--- START ---

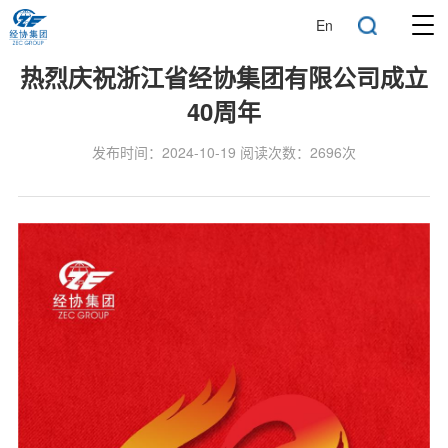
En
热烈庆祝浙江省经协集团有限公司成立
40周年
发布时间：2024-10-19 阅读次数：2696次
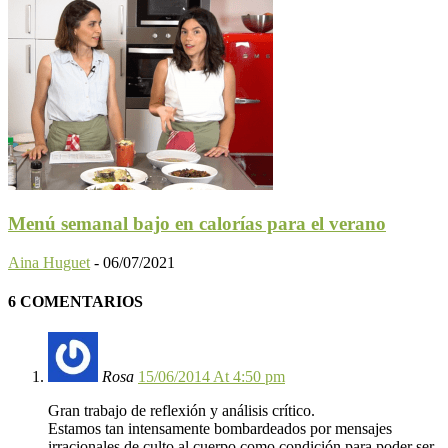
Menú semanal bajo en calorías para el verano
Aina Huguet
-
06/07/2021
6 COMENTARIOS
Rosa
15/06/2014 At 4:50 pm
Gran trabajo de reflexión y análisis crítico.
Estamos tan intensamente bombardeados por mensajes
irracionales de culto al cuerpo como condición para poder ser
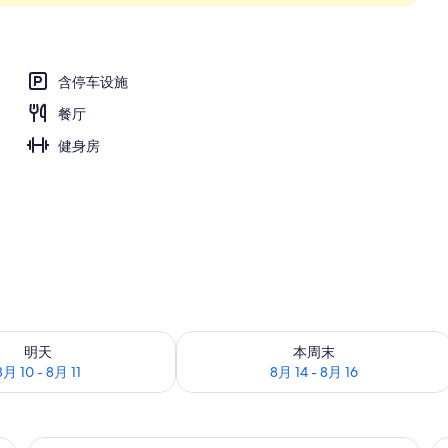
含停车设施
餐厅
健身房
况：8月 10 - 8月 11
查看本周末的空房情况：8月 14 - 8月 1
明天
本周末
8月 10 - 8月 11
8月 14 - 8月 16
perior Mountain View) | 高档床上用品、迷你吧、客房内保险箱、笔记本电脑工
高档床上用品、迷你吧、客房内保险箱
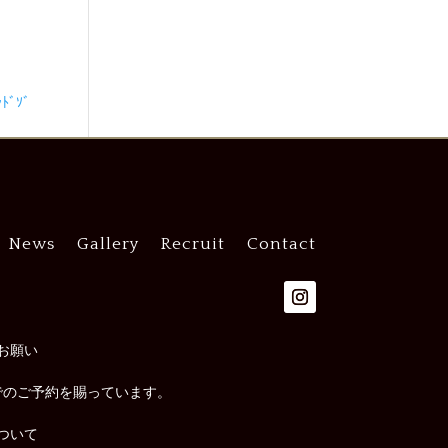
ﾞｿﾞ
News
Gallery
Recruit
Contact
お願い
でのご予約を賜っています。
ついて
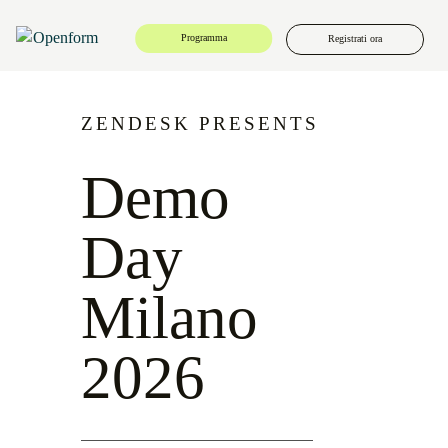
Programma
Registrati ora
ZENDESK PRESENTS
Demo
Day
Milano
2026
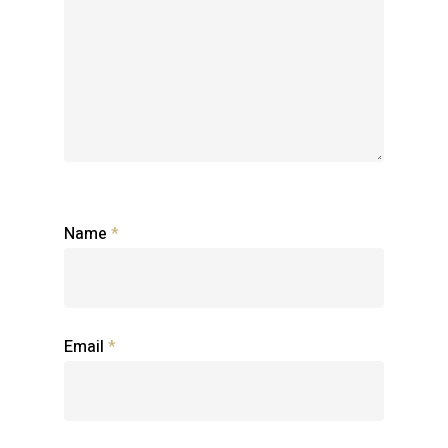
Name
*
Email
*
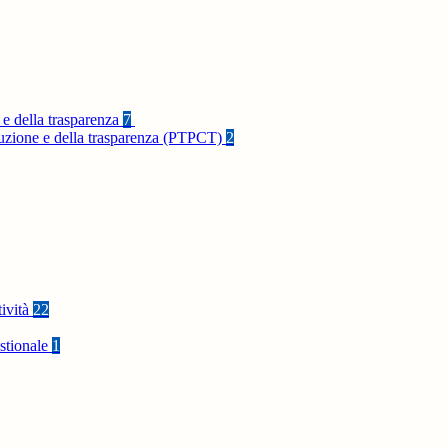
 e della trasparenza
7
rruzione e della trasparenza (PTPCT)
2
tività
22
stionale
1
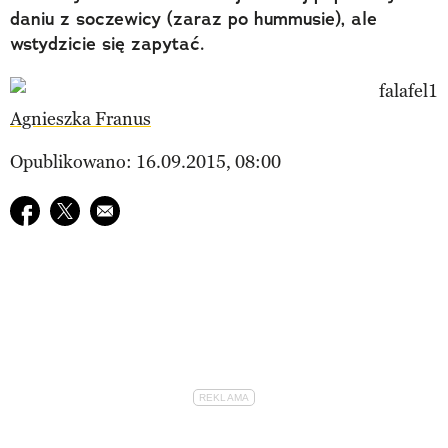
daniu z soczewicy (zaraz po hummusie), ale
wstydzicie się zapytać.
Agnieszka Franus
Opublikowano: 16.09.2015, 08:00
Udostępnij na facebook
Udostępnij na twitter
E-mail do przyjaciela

--- END ---

**Task instructions**
The listing above should be returned word for word, with pictures omitted.

**Response to the exercise**
En
热烈庆祝浙江省经协集团有限公司成立
40周年
发布时间：2024-10-19 阅读次数：2696次
Menú semanal bajo en calorías para el verano
Aina Huguet
-
06/07/2021
6 COMENTARIOS
Rosa
15/06/2014 At 4:50 pm
Gran trabajo de reflexión y análisis crítico.
Estamos tan intensamente bombardeados por mensajes
irracionales de culto al cuerpo como condición para poder ser
含停车设施
餐厅
健身房
况：8月 10 - 8月 11
查看本周末的空房情况：8月 14 - 8月 1
明天
本周末
8月 10 - 8月 11
8月 14 - 8月 16
perior Mountain View) | 高档床上用品、迷你吧、客房内保险箱、笔记本电脑工
高档床上用品、迷你吧、客房内保险箱
ﾞｿﾞ
News
Gallery
Recruit
Contact
お願い
でのご予約を賜っています。
ついて
Programma
Registrati ora
ZENDESK PRESENTS
Demo
Day
Milano
2026
Name
*
Email
*
 e della trasparenza
7
rruzione e della trasparenza (PTPCT)
2
tività
22
stionale
1
daniu z soczewicy (zaraz po hummusie), ale
wstydzicie się zapytać.
Agnieszka Franus
Opublikowano: 16.09.2015, 08:00
Udostępnij na facebook
Udostępnij na twitter
E-mail do przyjaciela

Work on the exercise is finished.